With pictures omitted, output the records below exactly as they appear.

Material shown ▸

__________________________________________________

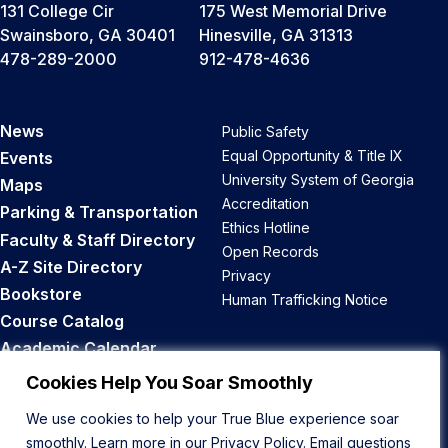
131 College Cir
175 West Memorial Drive
Swainsboro, GA 30401
Hinesville, GA 31313
478-289-2000
912-478-4636
News
Public Safety
Equal Opportunity & Title IX
Events
University System of Georgia
Maps
Accreditation
Parking & Transportation
Ethics Hotline
Faculty & Staff Directory
Open Records
A-Z Site Directory
Privacy
Bookstore
Human Trafficking Notice
Course Catalog
Academic Calendar
Career Opportunities
Cookies Help You Soar Smoothly
We use cookies to help your True Blue experience soar
Back to Top
smoothly. Learn more in our
Privacy Policy
. Email questions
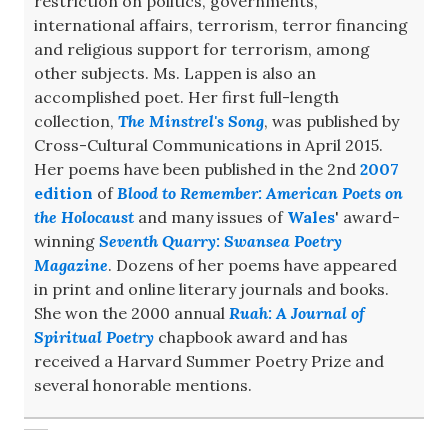
restriction on politics, governments,
international affairs, terrorism, terror financing
and religious support for terrorism, among
other subjects. Ms. Lappen is also an
accomplished poet. Her first full-length
collection,
The Minstrel's Song
, was published by
Cross-Cultural Communications in April 2015.
Her poems have been published in the 2nd
2007
edition
of
Blood to Remember: American Poets on
the Holocaust
and many issues of
Wales
' award-
winning
Seventh Quarry: Swansea Poetry
Magazine
. Dozens of her poems have appeared
in print and online literary journals and books.
She won the 2000 annual
Ruah: A Journal of
Spiritual Poetry
chapbook award and has
received a Harvard Summer Poetry Prize and
several honorable mentions.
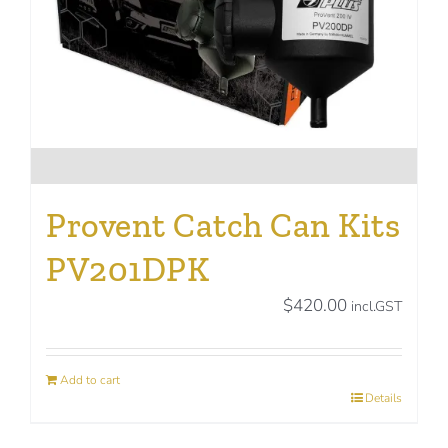
on
the
product
page
Provent Catch Can Kits
PV201DPK
$
420.00
incl.GST
Add to cart
Details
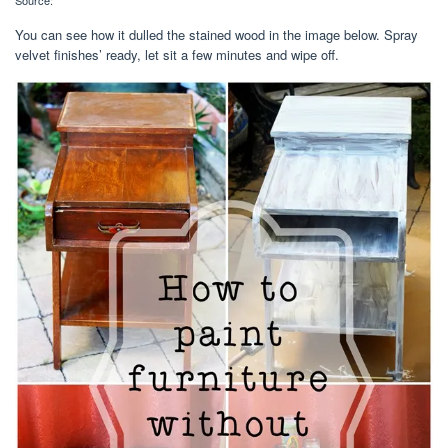
Source:
You can see how it dulled the stained wood in the image below. Spray
velvet finishes’ ready, let sit a few minutes and wipe off.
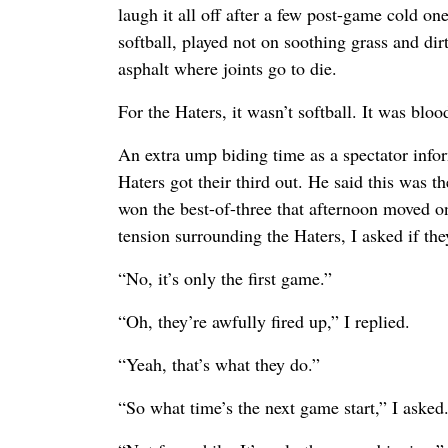
laugh it all off after a few post-game cold on
softball, played not on soothing grass and dir
asphalt where joints go to die.
For the Haters, it wasn’t softball. It was bloo
An extra ump biding time as a spectator info
Haters got their third out. He said this was t
won the best-of-three that afternoon moved o
tension surrounding the Haters, I asked if th
“No, it’s only the first game.”
“Oh, they’re awfully fired up,” I replied.
“Yeah, that’s what they do.”
“So what time’s the next game start,” I asked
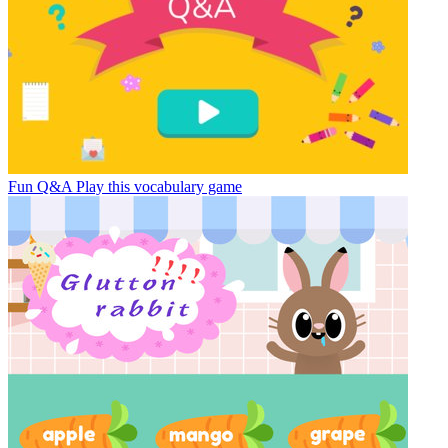
Fun Q&A
Play this vocabulary game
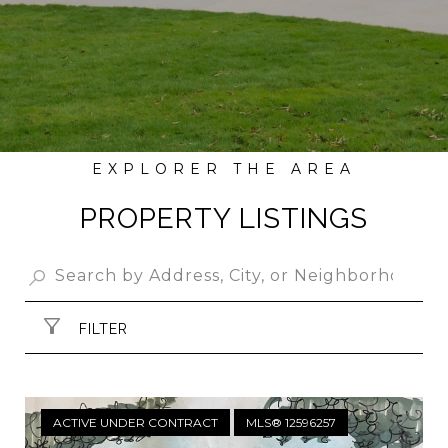
PROPERTY LISTINGS
FILTER
ACTIVE UNDER CONTRACT
MLS® 12596257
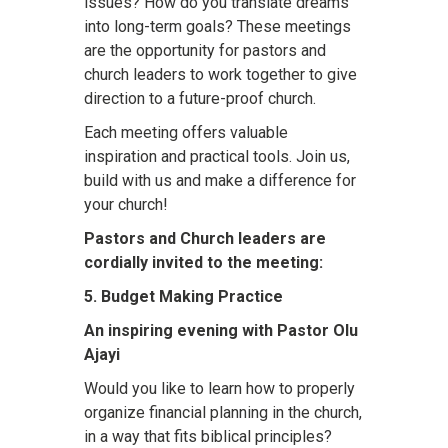
issues? How do you translate dreams
into long-term goals? These meetings
are the opportunity for pastors and
church leaders to work together to give
direction to a future-proof church.
Each meeting offers valuable
inspiration and practical tools. Join us,
build with us and make a difference for
your church!
Pastors and Church leaders are
cordially invited to the meeting:
5. Budget Making Practice
An inspiring evening with Pastor Olu
Ajayi
Would you like to learn how to properly
organize financial planning in the church,
in a way that fits biblical principles?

__________________________________________________

Answer to this exercise ▸
131 College Cir
175 West Memorial Drive
Swainsboro, GA 30401
Hinesville, GA 31313
478-289-2000
912-478-4636
News
Public Safety
Equal Opportunity & Title IX
Events
University System of Georgia
Maps
Accreditation
Parking & Transportation
Ethics Hotline
Faculty & Staff Directory
Open Records
A-Z Site Directory
Privacy
Bookstore
Human Trafficking Notice
Course Catalog
Academic Calendar
Career Opportunities
Cookies Help You Soar Smoothly
We use cookies to help your True Blue experience soar
Back to Top
smoothly. Learn more in our
Privacy Policy
. Email questions
restriction on politics, governments,
international affairs, terrorism, terror financing
and religious support for terrorism, among
other subjects. Ms. Lappen is also an
accomplished poet. Her first full-length
collection,
The Minstrel's Song
, was published by
Cross-Cultural Communications in April 2015.
Her poems have been published in the 2nd
2007
edition
of
Blood to Remember: American Poets on
the Holocaust
and many issues of
Wales
' award-
winning
Seventh Quarry: Swansea Poetry
Magazine
. Dozens of her poems have appeared
in print and online literary journals and books.
She won the 2000 annual
Ruah: A Journal of
Spiritual Poetry
chapbook award and has
received a Harvard Summer Poetry Prize and
several honorable mentions.
on
the
product
page
Provent Catch Can Kits
PV201DPK
$
420.00
incl.GST
Add to cart
Details
Source:
You can see how it dulled the stained wood in the image below. Spray
velvet finishes’ ready, let sit a few minutes and wipe off.
laugh it all off after a few post-game cold on
softball, played not on soothing grass and dir
asphalt where joints go to die.
For the Haters, it wasn’t softball. It was bloo
An extra ump biding time as a spectator info
Haters got their third out. He said this was t
won the best-of-three that afternoon moved o
tension surrounding the Haters, I asked if th
“No, it’s only the first game.”
“Oh, they’re awfully fired up,” I replied.
“Yeah, that’s what they do.”
“So what time’s the next game start,” I asked
Fun Q&A
Play this vocabulary game
PROPERTY LISTINGS
FILTER
ACTIVE UNDER CONTRACT
MLS® 12596257
issues? How do you translate dreams
into long-term goals? These meetings
are the opportunity for pastors and
church leaders to work together to give
direction to a future-proof church.
Each meeting offers valuable
inspiration and practical tools. Join us,
build with us and make a difference for
your church!
Pastors and Church leaders are
cordially invited to the meeting:
5. Budget Making Practice
An inspiring evening with Pastor Olu
Ajayi
Would you like to learn how to properly
organize financial planning in the church,
in a way that fits biblical principles?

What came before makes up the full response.